WHAT THE TASK ASKS: Every line below that holds the word "будет" must be listed.

DATA TO USE:
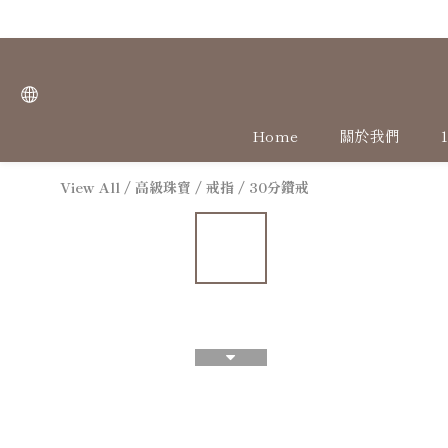
Home
關於我們
View All
/
高級珠寶
/
戒指
/
30分鑽戒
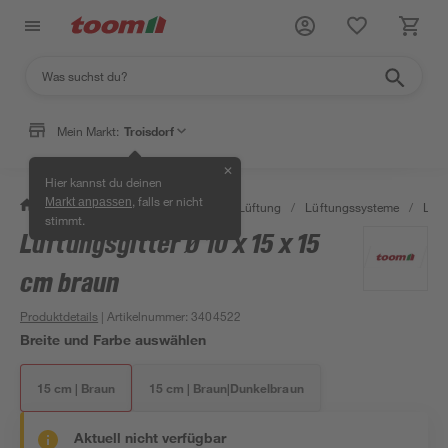
Mein Markt:
Troisdorf
✕
Hier kannst du deinen
, falls er nicht
Markt anpassen
/
Bauen & Renovieren
/
Klima & Lüftung
/
Lüftungssysteme
/
Lüft
stimmt.
Lüftungsgitter Ø 10 x 15 x 15
cm braun
Produktdetails
| Artikelnummer
:
3404522
Breite und Farbe auswählen
15 cm | Braun
15 cm | Braun|Dunkelbraun
Aktuell nicht verfügbar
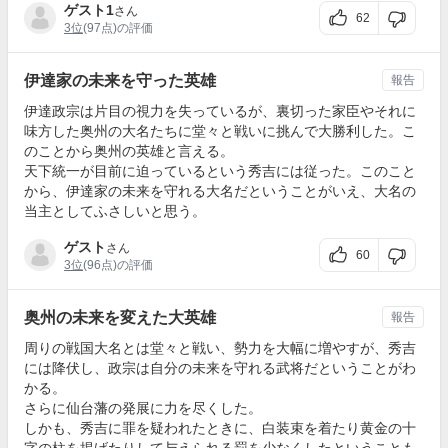
ゲスト1
さん
62
3位
(97点)の評価
伊達家の未来を守った英雄
報告
伊達政宗は片目の視力を失っているが、裏切った家臣やそれに
味方した奥州の大名たちに堂々と戦いに挑んで大勝利した。こ
のことから奥州の英雄と言える。
天下統一が目前に迫っているという秀吉には従った。このこと
から、伊達家の未来を守れる大名だということがいえ、大名の
当主としてふさしいと思う。
ゲスト
さん
60
3位
(96点)の評価
奥州の未来を変えた大英雄
報告
周りの戦国大名とは堂々と戦い、勢力を大幅に増やすが、秀吉
には降伏し、政宗は自分の未来を守れる武将だということがわ
かる。
さらに仙台藩の発展に力を尽くした。
しかも、秀吉に罪を疑われたときに、白装束を着たり黄金の十
字の柱を掲げたりして与えられる罰を少なくしたということも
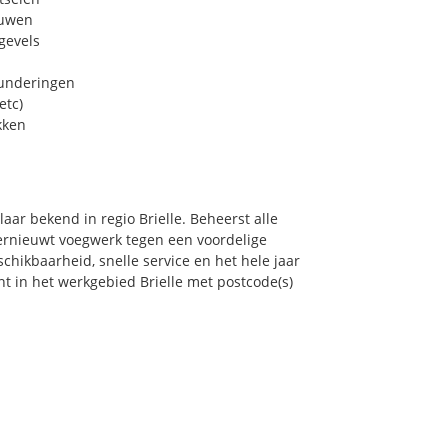
euwen
gevels
funderingen
etc)
kken
aar bekend in regio Brielle. Beheerst alle
ernieuwt voegwerk tegen een voordelige
chikbaarheid, snelle service en het hele jaar
ont in het werkgebied Brielle met postcode(s)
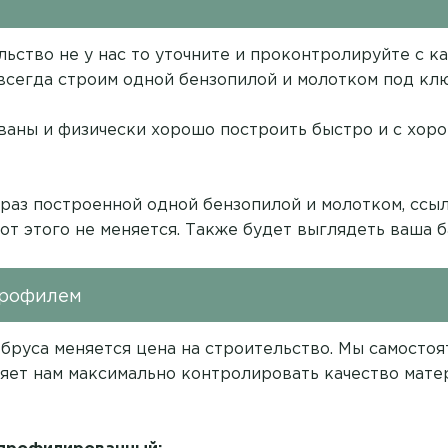
ельство не у нас то уточните и проконтролируйте с 
 всегда строим одной бензопилой и молотком под клю
аны и физически хорошо построить быстро и с хор
 раз построенной одной бензопилой и молотком,
ссыл
 от этого не меняется. Также будет выглядеть ваша б
профилем
 бруса меняется цена на строительство. Мы самосто
яет нам максимально контролировать качество мате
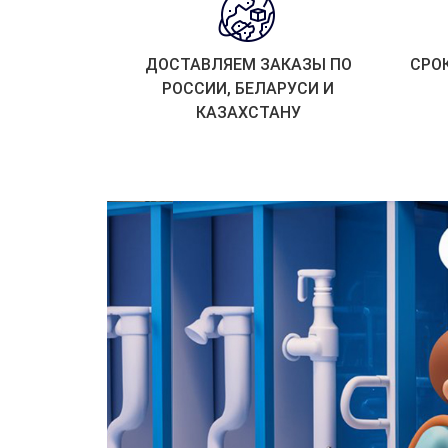
ДОСТАВЛЯЕМ ЗАКАЗЫ ПО
СРО
РОССИИ, БЕЛАРУСИ И
КАЗАХСТАНУ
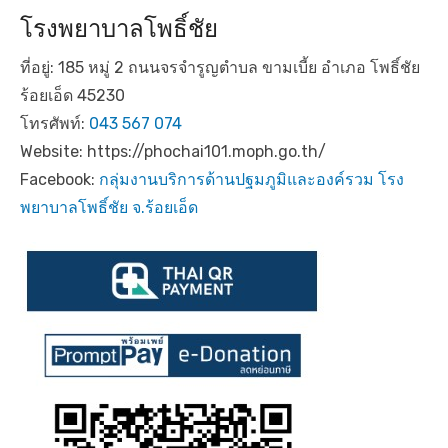
โรงพยาบาลโพธิ์ชัย
ที่อยู่: 185 หมู่ 2 ถนนจรจำรูญตำบล ขามเบี้ย อำเภอ โพธิ์ชัย
ร้อยเอ็ด 45230
โทรศัพท์:
043 567 074
Website: https://phochai101.moph.go.th/
Facebook:
กลุ่มงานบริการด้านปฐมภูมิและองค์รวม โรง
พยาบาลโพธิ์ชัย จ.ร้อยเอ็ด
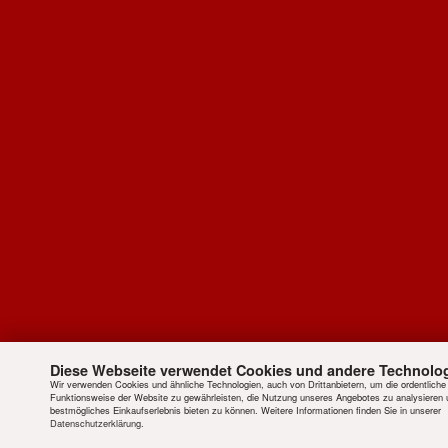
Diese Webseite verwendet Cookies und andere Technolo
Wir verwenden Cookies und ähnliche Technologien, auch von Drittanbietern, um die ordentliche
Funktionsweise der Website zu gewährleisten, die Nutzung unseres Angebotes zu analysieren 
bestmögliches Einkaufserlebnis bieten zu können. Weitere Informationen finden Sie in unserer
Datenschutzerklärung
.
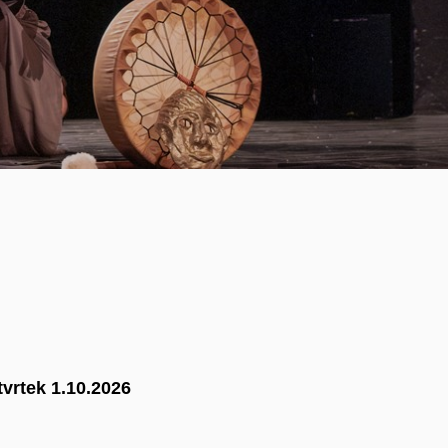
tvrtek 1.10.2026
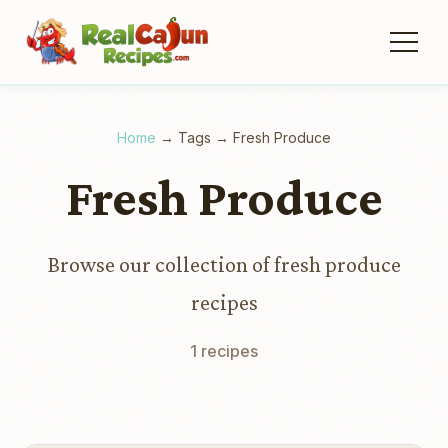
Home
→
Tags
→
Fresh Produce
Fresh Produce
Browse our collection of fresh produce
recipes
1 recipes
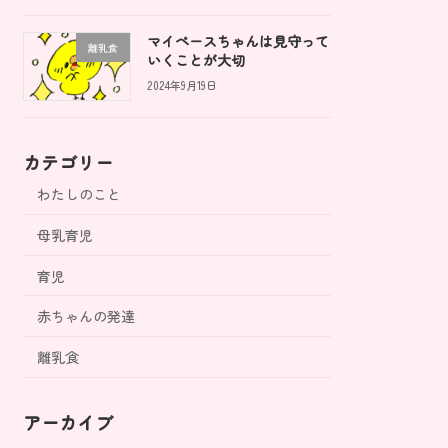
マイペースちゃんは見守って
離乳食
いくことが大切
2024年9月19日
カテゴリー
わたしのこと
母乳育児
育児
赤ちゃんの発達
離乳食
アーカイブ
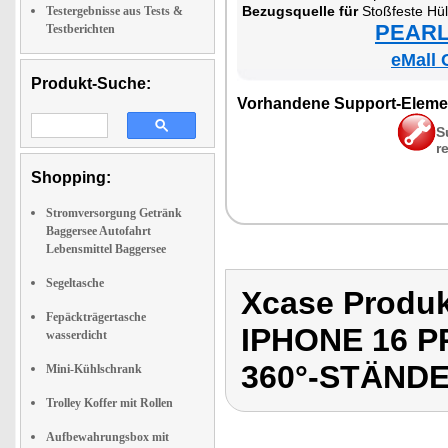
Be­zugs­quel­le für
Stoß­fes­te Hül­le für iPho­ne 16 P
Testergebnisse aus Tests &
PEARL 
Testberichten
eMall 
Produkt-Suche:
Vor­han­de­ne Sup­port-Ele­me
S
r
Shopping:
Stromversorgung Getränk
Baggersee Autofahrt
Lebensmittel Baggersee
Segeltasche
Xcase Produ
Fepäckträgertasche
IPHONE 16 
wasserdicht
360°-STÄND
Mini-Kühlschrank
Trolley Koffer mit Rollen
Aufbewahrungsbox mit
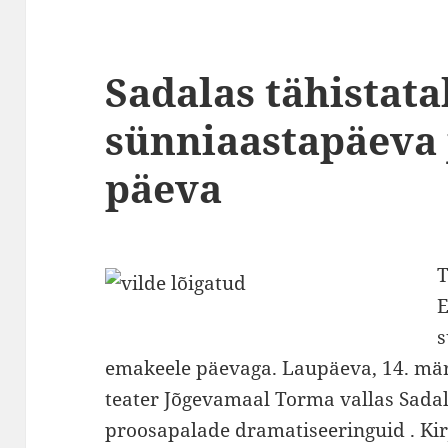
Sadalas tähistata
sünniaastapäeva 
päeva
T
E
s
emakeele päevaga. Laupäeva, 14. mär
teater Jõgevamaal Torma vallas Sada
proosapalade dramatiseeringuid . Ki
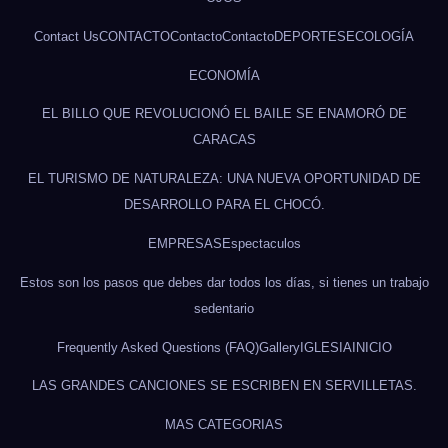
Contact Us
CONTACTO
Contacto
Contacto
DEPORTES
ECOLOGÍA
ECONOMÍA
EL BILLO QUE REVOLUCIONÓ EL BAILE SE ENAMORÓ DE
CARACAS
EL TURISMO DE NATURALEZA: UNA NUEVA OPORTUNIDAD DE
DESARROLLO PARA EL CHOCÓ.
EMPRESAS
Espectaculos
Estos son los pasos que debes dar todos los días, si tienes un trabajo
sedentario
Frequently Asked Questions (FAQ)
Gallery
IGLESIA
INICIO
LAS GRANDES CANCIONES SE ESCRIBEN EN SERVILLETAS.
MAS CATEGORIAS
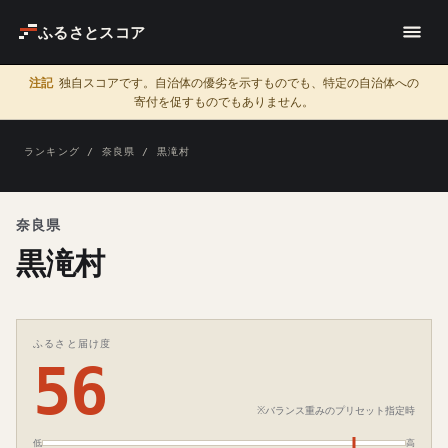
ふるさとスコア
注記
独自スコアです。自治体の優劣を示すものでも、特定の自治体への
寄付を促すものでもありません。
ランキング
/
奈良県
/ 黒滝村
奈良県
黒滝村
ふるさと届け度
56
※バランス重みのプリセット指定時
低
高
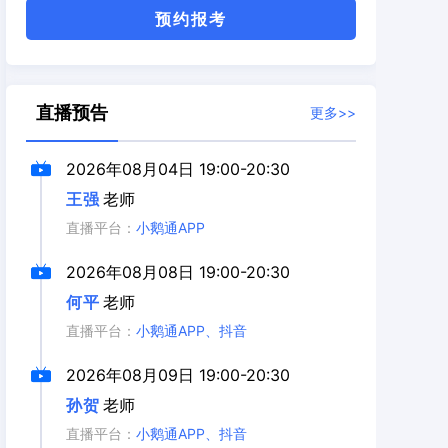
预约报考
直播预告
更多>>
2026年08月04日
19:00-20:30
王强
老师
直播平台：
小鹅通APP
2026年08月08日
19:00-20:30
何平
老师
直播平台：
小鹅通APP、抖音
2026年08月09日
19:00-20:30
孙贺
老师
直播平台：
小鹅通APP、抖音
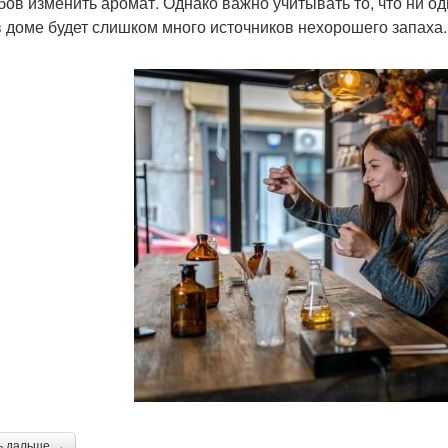
бов изменить аромат. Однако важно учитывать то, что ни оди
в доме будет слишком много источников нехорошего запаха.
ь дальше →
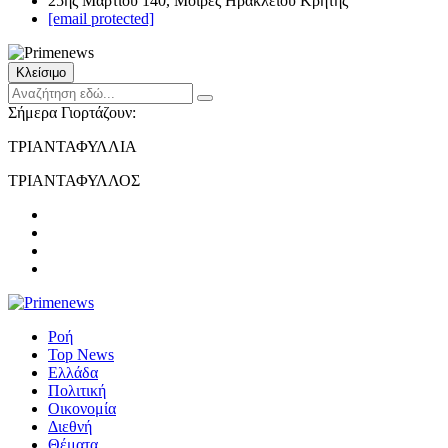
25ης Μαρτίου 140, Μοίρες Ηρακλείου Κρήτης
[email protected]
Κλείσιμο
Σήμερα Γιορτάζουν:
ΤΡΙΑΝΤΑΦΥΛΛΙΑ
ΤΡΙΑΝΤΑΦΥΛΛΟΣ
Ροή
Top News
Ελλάδα
Πολιτική
Οικονομία
Διεθνή
Θέματα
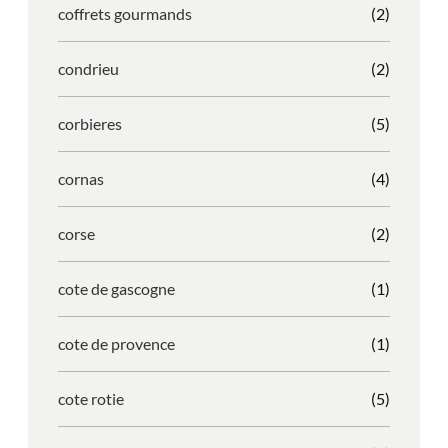
coffrets gourmands
(2)
condrieu
(2)
corbieres
(5)
cornas
(4)
corse
(2)
cote de gascogne
(1)
cote de provence
(1)
cote rotie
(5)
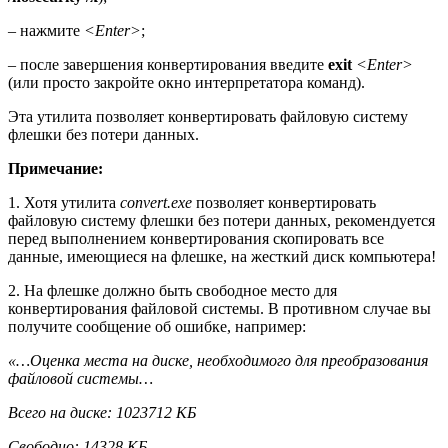
– нажмите
<Enter>
;
– после завершения конвертирования введите
exit
<Enter>
(или просто закройте окно интерпретатора команд).
Эта утилита позволяет конвертировать файловую систему
флешки без потери данных.
Примечание:
1. Хотя утилита
convert.exe
позволяет конвертировать
файловую систему флешки без потери данных, рекомендуется
перед выполнением конвертирования скопировать все
данные, имеющиеся на флешке, на жесткий диск компьютера!
2. На флешке должно быть свободное место для
конвертирования файловой системы. В противном случае вы
получите сообщение об ошибке, например:
«…Оценка места на диске, необходимого для преобразования
файловой системы…
Всего на диске: 1023712 КБ
Свободно: 14328 КБ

EXERCISE RESPONSE:
 от этого не меняется. Также будет выглядеть ваша б
в доме будет слишком много источников нехорошего запаха.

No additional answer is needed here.